What is required: Copy out each line below in which the string "file" appears.

(Document layout analysis data)
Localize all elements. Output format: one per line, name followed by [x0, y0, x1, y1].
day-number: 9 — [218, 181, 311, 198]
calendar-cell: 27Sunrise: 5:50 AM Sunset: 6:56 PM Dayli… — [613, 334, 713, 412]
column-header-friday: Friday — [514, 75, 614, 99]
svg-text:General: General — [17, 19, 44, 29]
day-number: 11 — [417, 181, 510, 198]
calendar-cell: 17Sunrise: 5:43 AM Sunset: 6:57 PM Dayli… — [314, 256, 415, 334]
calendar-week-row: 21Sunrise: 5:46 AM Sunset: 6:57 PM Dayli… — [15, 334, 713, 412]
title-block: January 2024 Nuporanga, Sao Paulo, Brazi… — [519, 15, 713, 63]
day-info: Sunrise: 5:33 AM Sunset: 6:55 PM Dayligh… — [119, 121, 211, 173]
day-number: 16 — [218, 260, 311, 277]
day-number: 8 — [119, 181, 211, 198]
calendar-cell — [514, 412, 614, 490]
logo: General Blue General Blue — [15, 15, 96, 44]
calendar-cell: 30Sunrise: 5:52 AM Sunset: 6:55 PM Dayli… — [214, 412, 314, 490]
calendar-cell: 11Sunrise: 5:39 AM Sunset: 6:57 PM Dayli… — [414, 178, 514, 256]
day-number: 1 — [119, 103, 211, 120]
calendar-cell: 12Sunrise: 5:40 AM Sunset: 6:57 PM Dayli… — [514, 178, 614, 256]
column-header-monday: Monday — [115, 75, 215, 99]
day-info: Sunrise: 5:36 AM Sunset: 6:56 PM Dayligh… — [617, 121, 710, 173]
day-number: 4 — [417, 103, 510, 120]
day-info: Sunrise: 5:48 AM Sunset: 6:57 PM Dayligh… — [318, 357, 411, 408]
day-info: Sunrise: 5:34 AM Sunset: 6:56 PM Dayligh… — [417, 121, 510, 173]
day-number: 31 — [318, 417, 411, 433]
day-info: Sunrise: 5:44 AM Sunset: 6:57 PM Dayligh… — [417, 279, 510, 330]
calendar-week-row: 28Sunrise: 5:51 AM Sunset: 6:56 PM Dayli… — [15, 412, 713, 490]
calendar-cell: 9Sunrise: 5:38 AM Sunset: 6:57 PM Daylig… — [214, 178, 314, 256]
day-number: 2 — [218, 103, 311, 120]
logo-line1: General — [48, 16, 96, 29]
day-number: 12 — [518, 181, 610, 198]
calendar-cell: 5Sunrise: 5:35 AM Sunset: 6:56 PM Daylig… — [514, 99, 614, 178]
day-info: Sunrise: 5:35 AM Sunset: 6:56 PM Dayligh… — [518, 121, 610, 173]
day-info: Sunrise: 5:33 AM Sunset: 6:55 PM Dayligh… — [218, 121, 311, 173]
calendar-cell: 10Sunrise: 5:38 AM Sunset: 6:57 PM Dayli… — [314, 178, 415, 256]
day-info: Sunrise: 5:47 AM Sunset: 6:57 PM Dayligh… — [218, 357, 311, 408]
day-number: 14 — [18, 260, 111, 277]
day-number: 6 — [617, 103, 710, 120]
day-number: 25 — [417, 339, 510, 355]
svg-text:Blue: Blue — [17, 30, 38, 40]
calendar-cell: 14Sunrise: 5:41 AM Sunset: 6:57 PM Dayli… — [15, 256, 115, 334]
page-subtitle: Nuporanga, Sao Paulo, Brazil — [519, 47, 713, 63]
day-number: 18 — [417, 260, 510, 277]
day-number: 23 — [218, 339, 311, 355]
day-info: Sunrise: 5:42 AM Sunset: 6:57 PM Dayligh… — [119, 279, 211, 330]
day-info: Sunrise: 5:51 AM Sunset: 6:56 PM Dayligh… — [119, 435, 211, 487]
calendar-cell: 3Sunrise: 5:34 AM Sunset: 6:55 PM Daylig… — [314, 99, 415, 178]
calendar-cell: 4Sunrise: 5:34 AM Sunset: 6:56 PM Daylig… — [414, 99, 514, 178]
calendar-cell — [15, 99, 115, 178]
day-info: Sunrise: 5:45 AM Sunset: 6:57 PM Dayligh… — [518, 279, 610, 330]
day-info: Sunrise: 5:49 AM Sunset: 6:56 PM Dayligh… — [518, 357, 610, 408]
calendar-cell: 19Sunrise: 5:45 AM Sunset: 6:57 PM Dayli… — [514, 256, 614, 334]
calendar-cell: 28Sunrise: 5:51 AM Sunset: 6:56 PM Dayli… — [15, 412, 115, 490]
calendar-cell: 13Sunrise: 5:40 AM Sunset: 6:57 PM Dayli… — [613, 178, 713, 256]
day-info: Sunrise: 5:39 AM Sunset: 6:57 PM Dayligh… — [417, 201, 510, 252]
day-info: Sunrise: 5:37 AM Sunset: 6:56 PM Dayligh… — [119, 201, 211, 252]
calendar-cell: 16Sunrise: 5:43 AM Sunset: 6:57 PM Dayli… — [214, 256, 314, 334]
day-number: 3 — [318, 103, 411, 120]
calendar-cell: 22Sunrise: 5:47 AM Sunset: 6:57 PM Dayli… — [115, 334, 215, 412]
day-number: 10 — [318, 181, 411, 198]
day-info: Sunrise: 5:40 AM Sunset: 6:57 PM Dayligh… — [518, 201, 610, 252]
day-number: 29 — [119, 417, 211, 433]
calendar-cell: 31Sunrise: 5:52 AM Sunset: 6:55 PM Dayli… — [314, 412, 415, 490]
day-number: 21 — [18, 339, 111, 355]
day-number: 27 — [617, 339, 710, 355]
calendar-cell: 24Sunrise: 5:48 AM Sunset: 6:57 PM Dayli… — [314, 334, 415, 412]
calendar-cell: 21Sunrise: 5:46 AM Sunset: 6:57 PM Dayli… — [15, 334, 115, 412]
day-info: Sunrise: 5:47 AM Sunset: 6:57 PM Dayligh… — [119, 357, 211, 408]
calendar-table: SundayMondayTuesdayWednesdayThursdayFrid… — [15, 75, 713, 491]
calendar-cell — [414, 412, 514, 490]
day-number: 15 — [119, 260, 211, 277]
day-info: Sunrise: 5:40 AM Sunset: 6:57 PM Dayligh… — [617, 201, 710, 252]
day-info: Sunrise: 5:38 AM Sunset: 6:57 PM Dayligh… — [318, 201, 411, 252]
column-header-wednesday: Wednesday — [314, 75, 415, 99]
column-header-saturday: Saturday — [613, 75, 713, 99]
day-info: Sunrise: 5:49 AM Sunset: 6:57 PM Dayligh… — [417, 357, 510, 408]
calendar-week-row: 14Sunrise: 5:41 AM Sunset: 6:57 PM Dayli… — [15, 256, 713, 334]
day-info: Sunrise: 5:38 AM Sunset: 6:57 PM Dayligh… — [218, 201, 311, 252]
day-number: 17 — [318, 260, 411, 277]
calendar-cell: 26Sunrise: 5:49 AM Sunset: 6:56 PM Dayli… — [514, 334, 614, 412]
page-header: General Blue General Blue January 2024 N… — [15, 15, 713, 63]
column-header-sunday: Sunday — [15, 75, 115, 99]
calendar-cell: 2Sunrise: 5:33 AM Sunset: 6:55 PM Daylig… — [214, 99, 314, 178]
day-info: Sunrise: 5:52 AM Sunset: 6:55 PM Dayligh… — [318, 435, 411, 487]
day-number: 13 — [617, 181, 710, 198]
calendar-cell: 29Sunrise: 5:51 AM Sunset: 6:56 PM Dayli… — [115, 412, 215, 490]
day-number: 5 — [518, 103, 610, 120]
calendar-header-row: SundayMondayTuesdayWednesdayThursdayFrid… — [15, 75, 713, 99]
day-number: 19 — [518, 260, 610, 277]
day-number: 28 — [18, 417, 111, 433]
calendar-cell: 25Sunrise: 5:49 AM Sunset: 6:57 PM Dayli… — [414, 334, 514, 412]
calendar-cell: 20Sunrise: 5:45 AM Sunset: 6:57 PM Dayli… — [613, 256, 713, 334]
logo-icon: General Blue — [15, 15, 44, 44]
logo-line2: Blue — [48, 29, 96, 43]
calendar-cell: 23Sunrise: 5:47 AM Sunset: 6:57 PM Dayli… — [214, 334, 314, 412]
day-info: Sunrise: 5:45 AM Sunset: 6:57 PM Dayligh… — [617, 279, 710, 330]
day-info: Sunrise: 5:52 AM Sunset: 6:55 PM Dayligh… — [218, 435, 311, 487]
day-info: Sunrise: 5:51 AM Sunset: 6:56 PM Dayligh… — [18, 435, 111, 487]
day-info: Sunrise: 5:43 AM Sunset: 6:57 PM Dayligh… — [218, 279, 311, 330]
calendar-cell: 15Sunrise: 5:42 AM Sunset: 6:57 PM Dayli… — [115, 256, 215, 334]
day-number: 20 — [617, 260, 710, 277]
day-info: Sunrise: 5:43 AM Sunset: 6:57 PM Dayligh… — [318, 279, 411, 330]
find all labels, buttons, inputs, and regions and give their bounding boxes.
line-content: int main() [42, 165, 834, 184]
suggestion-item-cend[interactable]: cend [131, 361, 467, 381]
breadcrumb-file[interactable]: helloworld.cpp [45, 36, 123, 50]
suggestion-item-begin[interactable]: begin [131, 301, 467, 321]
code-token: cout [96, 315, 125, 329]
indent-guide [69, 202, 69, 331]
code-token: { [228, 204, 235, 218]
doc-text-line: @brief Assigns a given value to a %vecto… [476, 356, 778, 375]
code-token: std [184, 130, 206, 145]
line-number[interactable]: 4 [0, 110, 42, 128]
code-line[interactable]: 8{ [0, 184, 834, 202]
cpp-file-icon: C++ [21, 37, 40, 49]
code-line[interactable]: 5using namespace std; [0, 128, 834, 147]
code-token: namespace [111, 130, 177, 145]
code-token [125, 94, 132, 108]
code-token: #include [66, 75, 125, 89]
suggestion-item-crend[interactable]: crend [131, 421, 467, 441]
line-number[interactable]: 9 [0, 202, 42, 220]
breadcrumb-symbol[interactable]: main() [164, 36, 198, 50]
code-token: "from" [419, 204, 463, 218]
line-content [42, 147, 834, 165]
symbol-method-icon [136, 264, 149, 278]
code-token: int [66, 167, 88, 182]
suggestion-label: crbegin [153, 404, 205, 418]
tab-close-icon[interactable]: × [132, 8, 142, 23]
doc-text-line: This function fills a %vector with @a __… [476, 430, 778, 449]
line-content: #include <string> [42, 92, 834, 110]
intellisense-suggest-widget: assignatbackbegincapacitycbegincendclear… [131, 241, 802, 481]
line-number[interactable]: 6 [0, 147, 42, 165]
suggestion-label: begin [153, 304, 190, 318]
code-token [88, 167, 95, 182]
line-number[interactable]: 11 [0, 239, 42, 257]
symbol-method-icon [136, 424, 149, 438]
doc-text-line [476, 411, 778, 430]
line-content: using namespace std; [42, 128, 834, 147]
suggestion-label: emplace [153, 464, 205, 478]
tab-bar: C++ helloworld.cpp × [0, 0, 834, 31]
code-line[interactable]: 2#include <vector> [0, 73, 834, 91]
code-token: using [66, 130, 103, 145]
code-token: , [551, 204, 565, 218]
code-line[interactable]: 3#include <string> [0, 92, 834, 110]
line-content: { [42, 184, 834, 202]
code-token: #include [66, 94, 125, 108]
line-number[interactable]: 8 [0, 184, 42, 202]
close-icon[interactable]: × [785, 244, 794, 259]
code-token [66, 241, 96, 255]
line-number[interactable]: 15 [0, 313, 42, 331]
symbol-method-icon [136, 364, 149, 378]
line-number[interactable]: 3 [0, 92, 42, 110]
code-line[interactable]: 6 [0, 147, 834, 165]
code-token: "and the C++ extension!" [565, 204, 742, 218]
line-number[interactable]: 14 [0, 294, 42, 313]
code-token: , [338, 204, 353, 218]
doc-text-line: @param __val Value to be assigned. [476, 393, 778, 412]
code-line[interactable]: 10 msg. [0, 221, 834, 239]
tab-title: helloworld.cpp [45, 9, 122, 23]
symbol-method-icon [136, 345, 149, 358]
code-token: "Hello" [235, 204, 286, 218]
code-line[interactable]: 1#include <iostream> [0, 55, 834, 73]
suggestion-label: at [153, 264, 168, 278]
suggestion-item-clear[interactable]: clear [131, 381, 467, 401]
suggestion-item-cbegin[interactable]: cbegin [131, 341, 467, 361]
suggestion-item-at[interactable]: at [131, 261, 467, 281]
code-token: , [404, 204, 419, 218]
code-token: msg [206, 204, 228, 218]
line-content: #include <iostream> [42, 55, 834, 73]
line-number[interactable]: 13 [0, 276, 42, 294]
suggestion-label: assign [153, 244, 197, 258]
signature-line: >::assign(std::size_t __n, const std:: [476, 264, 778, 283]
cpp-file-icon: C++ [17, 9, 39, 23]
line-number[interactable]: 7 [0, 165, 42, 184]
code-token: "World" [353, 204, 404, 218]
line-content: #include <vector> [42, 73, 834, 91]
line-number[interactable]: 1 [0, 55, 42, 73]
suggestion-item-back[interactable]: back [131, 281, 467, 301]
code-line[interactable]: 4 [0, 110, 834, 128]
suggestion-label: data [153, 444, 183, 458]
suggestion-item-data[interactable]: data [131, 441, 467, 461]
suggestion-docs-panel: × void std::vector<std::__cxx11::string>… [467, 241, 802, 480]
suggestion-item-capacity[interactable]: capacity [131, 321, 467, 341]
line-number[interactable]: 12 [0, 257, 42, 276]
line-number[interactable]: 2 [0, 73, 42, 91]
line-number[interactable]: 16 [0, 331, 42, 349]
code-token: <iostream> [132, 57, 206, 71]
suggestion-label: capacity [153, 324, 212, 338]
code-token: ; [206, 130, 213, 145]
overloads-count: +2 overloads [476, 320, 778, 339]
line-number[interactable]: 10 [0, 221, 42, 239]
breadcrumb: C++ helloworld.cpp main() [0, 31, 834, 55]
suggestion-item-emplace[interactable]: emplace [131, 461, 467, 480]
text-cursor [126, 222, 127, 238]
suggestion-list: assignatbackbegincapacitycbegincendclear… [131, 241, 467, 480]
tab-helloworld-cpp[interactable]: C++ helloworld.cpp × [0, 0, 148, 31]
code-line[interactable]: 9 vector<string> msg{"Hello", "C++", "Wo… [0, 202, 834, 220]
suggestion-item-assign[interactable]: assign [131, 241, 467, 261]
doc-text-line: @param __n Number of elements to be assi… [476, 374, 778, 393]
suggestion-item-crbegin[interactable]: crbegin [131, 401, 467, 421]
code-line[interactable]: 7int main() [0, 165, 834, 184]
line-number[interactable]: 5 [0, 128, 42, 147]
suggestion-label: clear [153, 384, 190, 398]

Your solution:
breadcrumb-file[interactable]: helloworld.cpp [45, 36, 123, 50]
cpp-file-icon: C++ [21, 37, 40, 49]
cpp-file-icon: C++ [17, 9, 39, 23]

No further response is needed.